Et c'est effectivement de paradigme dont il est question ici. On pourra se contorsionner tant que l'on voudra, inventer les normes, les contraintes, les conditions, les conformités, se donner l'illusion que la caution financière, philosophique, nous donne un droit, en réalité, est-ce vraiment le cas ? Le problème de fond ne reste t-il pas le même ? Un rapport à sens unique avec l'univers qui nous entoure ?

Alors pour faire perdurer un système, qui est celui de la domination et, in fine, de la destruction du vivant, il faut travestir la réalité et contraindre à une réinterprétation de celle-ci, avec les mots par exemple. L'esprit « apaisé », la conscience détournée, le monde peut continuer à fonctionner comme il le faisait encore le jour précédent.

développement durable
© Inconnu

Le « développement durable » est une prétention à la vertu. Le mot « développement » utilisé dans ce sens est un mensonge.


Le mot « développer » signifie « croître », « progresser », « devenir plus complet, plus avancé ». Parmi ses synonymes, on trouve « évolution, déroulement, maturation, maturité », et parmi ses antonymes « détérioration, désintégration ». En voici un exemple d'usage concret tiré d'un dictionnaire : « Le théâtre a atteint l'apogée de son développement avec les pièces de Shakespeare ».

Mais voilà le problème : un enfant se développe et devient un adulte, une chenille se développe et devient un papillon, un cours d'eau endommagé par (disons) l'extraction minière pourrait, avec le temps, se redévelopper et redevenir un cours d'eau sain ; mais une prairie ne se « développe » pas en maisons en forme de boîtes, une baie ne se « développe » pas en port industriel, une forêt ne se « développe » pas en routes et clairières.

Le mot « tuer » fonctionne aussi bien.

Destruction durable

Pensez-y.
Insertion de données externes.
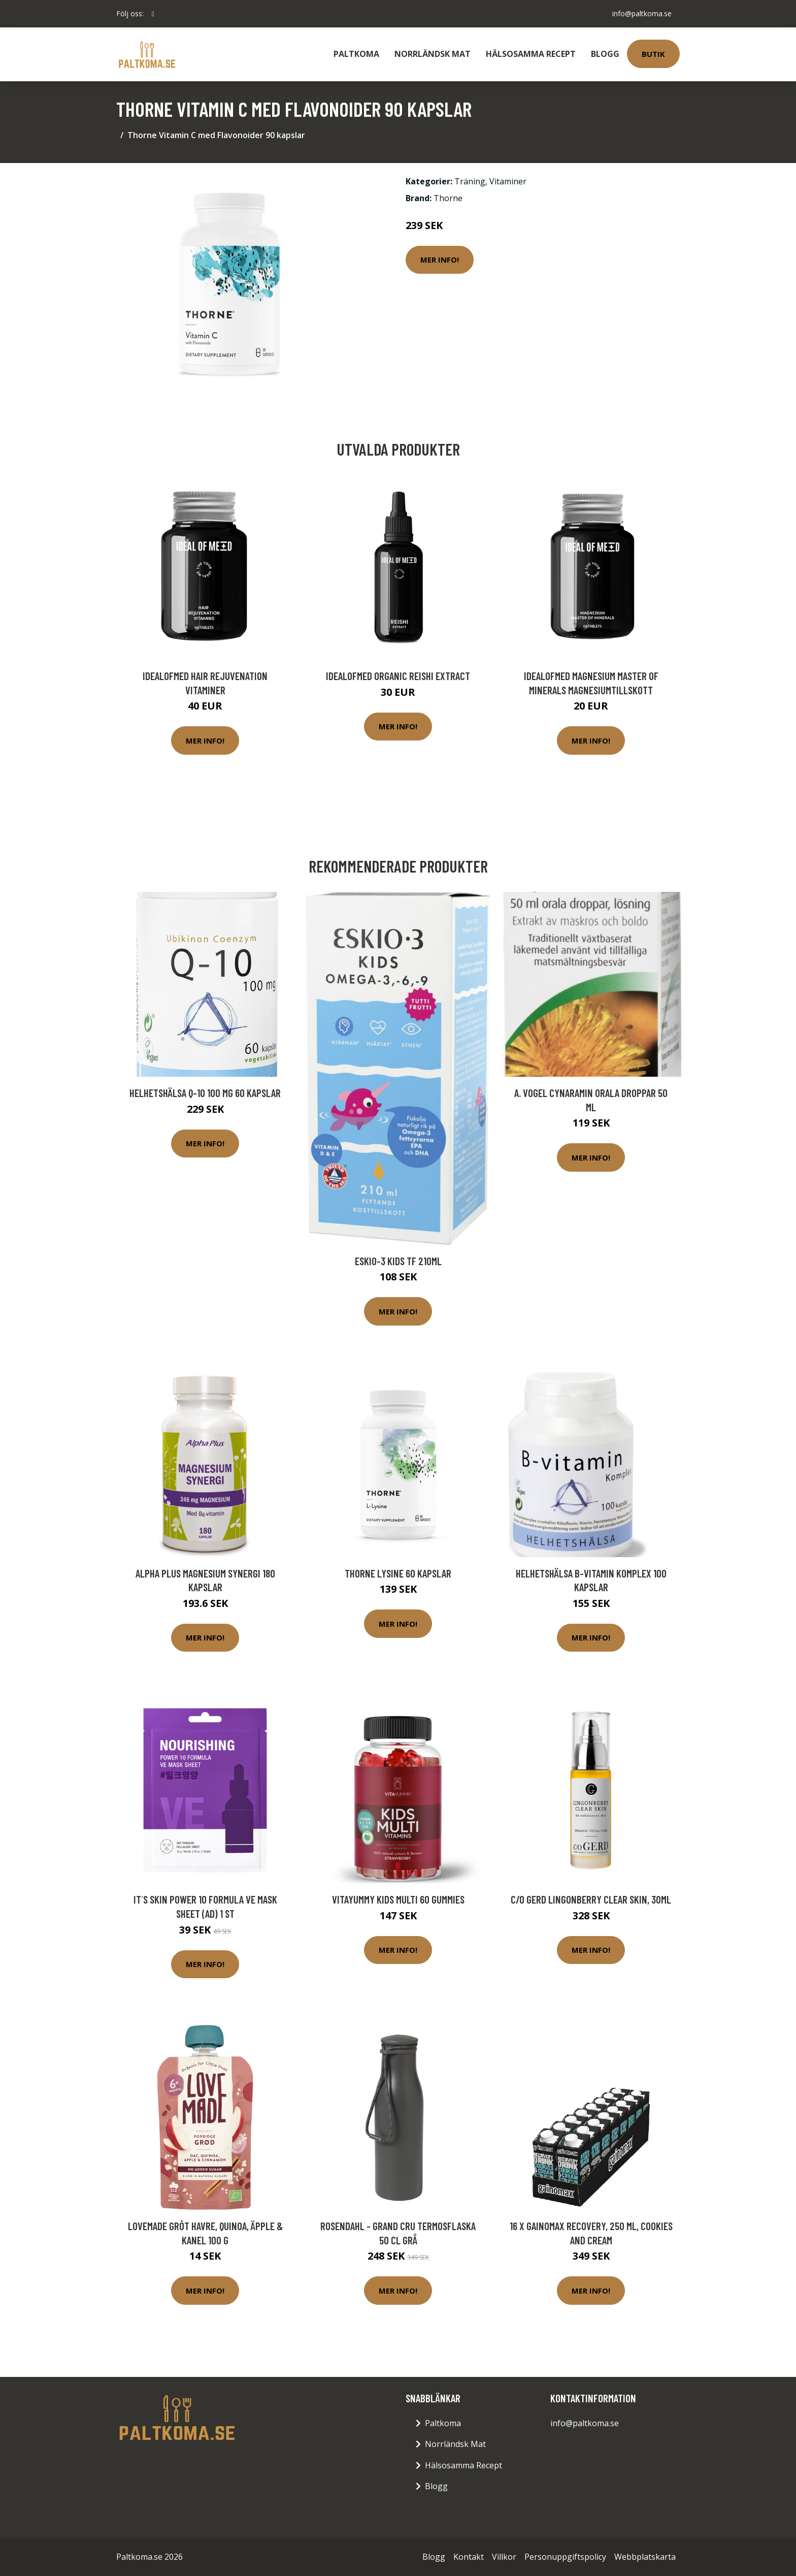 This screenshot has width=796, height=2576. Describe the element at coordinates (439, 259) in the screenshot. I see `Mer Info!` at that location.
Vous menez votre vie, quand arrive une personne souhaitant gagner de l'argent en « développant » la « ressource naturelle » qu'est votre corps, et comptant donc collecter vos organes pour effectuer des greffes, vos os pour en faire de l'engrais, votre chair pour de la nourriture. Vous répondriez peut-être : « Hé, je m'en servais, de ce cœur, de ces poumons ». Cette prairie, cette baie, cette forêt, utilisaient toutes ce que vous appelez « ressources naturelles ». Ces « ressources naturelles » les maintenaient en vie. Ces « ressources naturelles » sont précisément leur corps. Sans elles, elles mourront, tout comme vous.

exploitation durable
© inconnu
Cela ne fait aucune différence d'associer le mot « durable » à tout ce que vous vous apprêtez à faire. L'exploitation reste l'exploitation, même sous l'appellation « exploitation durable ». La destruction reste la destruction, même sous l'appellation « destruction durable ».

La capacité à remarquer la récurrence de schémas est un signe d'intelligence. Nous, les humains industrialisés, nous nous croyons plus intelligents que tous les autres. Je vais donc vous présenter un schéma, voyons si nous pouvons le reconnaitre sur, disons, les 6000 dernières années.
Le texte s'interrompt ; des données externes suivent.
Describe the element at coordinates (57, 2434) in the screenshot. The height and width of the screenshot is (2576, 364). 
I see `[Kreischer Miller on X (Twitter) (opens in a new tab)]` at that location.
Le développement durable grec

Lorsque vous pensez à l'Irak, la première image qui vous vient en tête, sont-ce des forêts de cèdres si denses que la lumière du soleil n'atteint pas le sol ? C'était pourtant l'Irak avant les débuts de cette culture. L'un des premier mythes écrits de cette culture raconte l'histoire de Gilgamesh, déforestant les collines et les vallées de ce que l'on appelle aujourd'hui l'Irak, pour construire des grandes cités.

Oups, pardon, j'imagine qu'il ne déforestait pas la région ; il « développait » les ressources naturelles.
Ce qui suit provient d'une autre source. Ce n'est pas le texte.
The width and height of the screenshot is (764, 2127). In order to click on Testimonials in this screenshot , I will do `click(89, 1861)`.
La majeure partie de la péninsule arabique était couverte d'une savane de chênes, avant que ces « ressources » ne soient « développées » pour l'exportation. Le Proche-Orient était densément boisé. Vous vous souvenez peut-être des cèdres du Liban ? Ils en ont toujours un sur leur drapeau. Le Nord de l'Afrique était densément boisé. Ces forêts furent détruites — pardon, « développées durablement » — pour la construction des flottes égyptiennes et phéniciennes.

La Grèce était densément boisée. Les anciens philosophes grecs se plaignaient de l'impact nocif de la déforestation sur la qualité de l'eau. Je suis sûr que les bureaucrates de l'antique département grec du développement durable expliquèrent alors qu'ils auraient besoin d'étudier le problème pendant quelques années afin de s'assurer qu'il y ait vraiment une corrélation.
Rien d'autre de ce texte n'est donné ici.